[Extracted page text data]
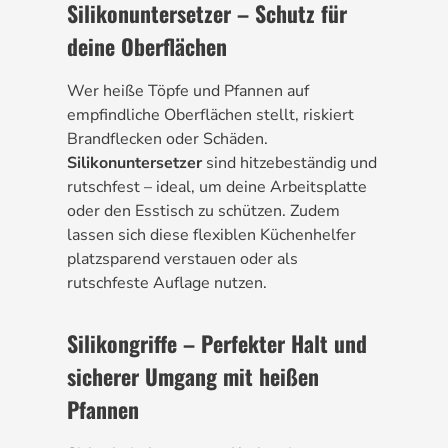
Silikonuntersetzer – Schutz für
deine Oberflächen
Wer heiße Töpfe und Pfannen auf
empfindliche Oberflächen stellt, riskiert
Brandflecken oder Schäden.
Silikonuntersetzer
sind hitzebeständig und
rutschfest – ideal, um deine Arbeitsplatte
oder den Esstisch zu schützen. Zudem
lassen sich diese flexiblen Küchenhelfer
platzsparend verstauen oder als
rutschfeste Auflage nutzen.
Silikongriffe – Perfekter Halt und
sicherer Umgang mit heißen
Pfannen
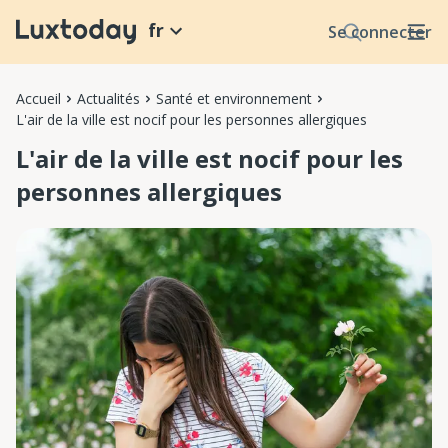
fr
Se connecter
Accueil
Actualités
Santé et environnement
L'air de la ville est nocif pour les personnes allergiques
L'air de la ville est nocif pour les
personnes allergiques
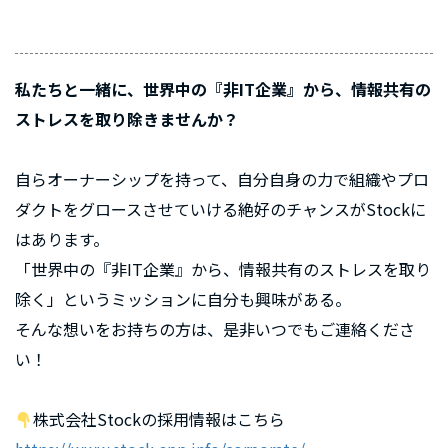
私たちと一緒に、世界中の『非IT企業』から、情報共有の
ストレスを取り除きませんか？
自らオーナーシップを持って、自分自身の力で組織やプロ
ダクトをグロースさせていける絶好のチャンスがStockに
はあります。
「世界中の『非IT企業』から、情報共有のストレスを取り
除く」というミッションに自分も興味がある。
そんな想いをお持ちの方は、是非いつでもご連絡くださ
い！
株式会社Stockの採用情報はこちら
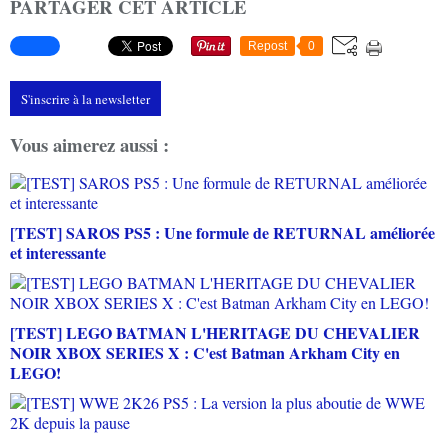
PARTAGER CET ARTICLE
Repost
0
S'inscrire à la newsletter
Vous aimerez aussi :
[TEST] SAROS PS5 : Une formule de RETURNAL améliorée
et interessante
[TEST] LEGO BATMAN L'HERITAGE DU CHEVALIER
NOIR XBOX SERIES X : C'est Batman Arkham City en
LEGO!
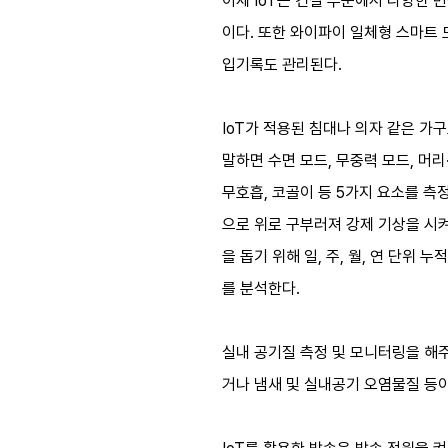
이제 IoT는 건설 부문에서 다양한 
이다. 또한 와이파이 일체형 스마트 
입기록도 관리된다.
IoT가 적용된 침대나 의자 같은 가
말하면 수면 모드, 무중력 모드, 머리
무호흡, 코골이 등 5가지 요소를 측
으로 위로 구부러져 강제 기상을 시켜
을 돕기 위해 일, 주, 월, 연 단
를 분석한다.
실내 공기질 측정 및 모니터링을 해주
거나 냄새 및 실내공기 오염물질 등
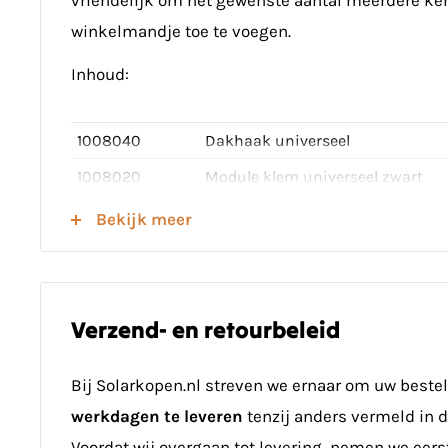
winkelmandje toe te voegen.
Inhoud:
1008040
Dakhaak universeel
1008020
Module klem universeel zwart
1008060
Montagerail eindkap zwart
Bekijk meer
1008132
Montagerail 2338mm
Verzend- en retourbeleid
Bij Solarkopen.nl streven we ernaar om uw beste
werkdagen te leveren
tenzij anders vermeld in 
Voordat wij overgaan tot levering, nemen we eer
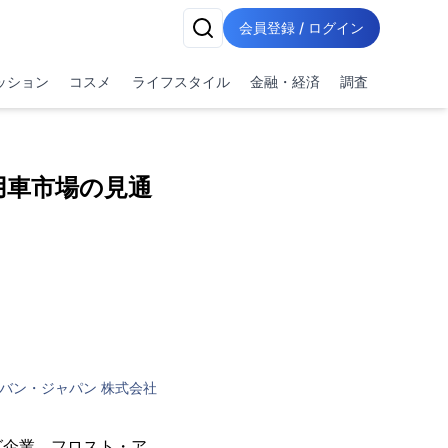
会員登録 / ログイン
ッション
コスメ
ライフスタイル
金融・経済
調査
用車市場の見通
バン・ジャパン 株式会社
グ企業、フロスト・ア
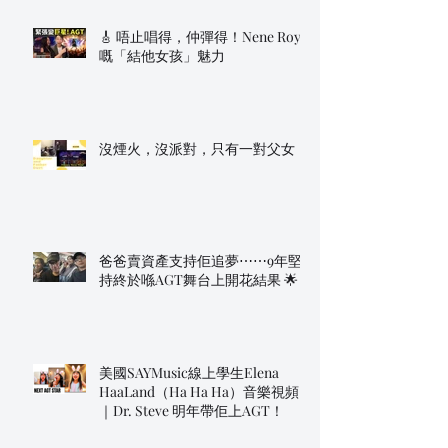
🎸 唔止唱得，仲彈得！Nene Royal
嘅「結他女孩」魅力
沒煙火，沒派對，只有一對父女
爸爸賣資產支持佢追夢⋯⋯9年堅
持終於喺AGT舞台上開花結果 🌟
美國SAYMusic線上學生Elena
HaaLand（Ha Ha Ha）音樂視頻
｜Dr. Steve 明年帶佢上AGT！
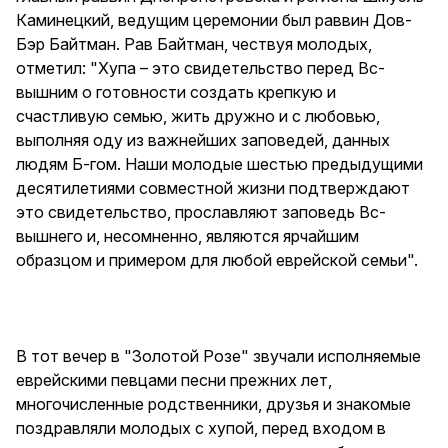
Каминецкий, ведущим церемонии был раввин Дов-
Бэр Байтман. Рав Байтман, чествуя молодых,
отметил: "Хупа – это свидетельство перед Вс-
вышним о готовности создать крепкую и
счастливую семью, жить дружно и с любовью,
выполняя оду из важнейших заповедей, данных
людям Б-гом. Наши молодые шестью предыдущими
десятилетиями совместной жизни подтверждают
это свидетельство, прославляют заповедь Вс-
вышнего и, несомненно, являются ярчайшим
образцом и примером для любой еврейской семьи".
В тот вечер в "Золотой Розе" звучали исполняемые
еврейскими певцами песни прежних лет,
многочисленные родственники, друзья и знакомые
поздравляли молодых с хупой, перед входом в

__EXERCISE DIRECTIONS__
Where a line in the entries holds "Montagerail", copy that line.

__OUTPUT OF THE EXERCISE__
Montagerail eindkap zwart
Montagerail 2338mm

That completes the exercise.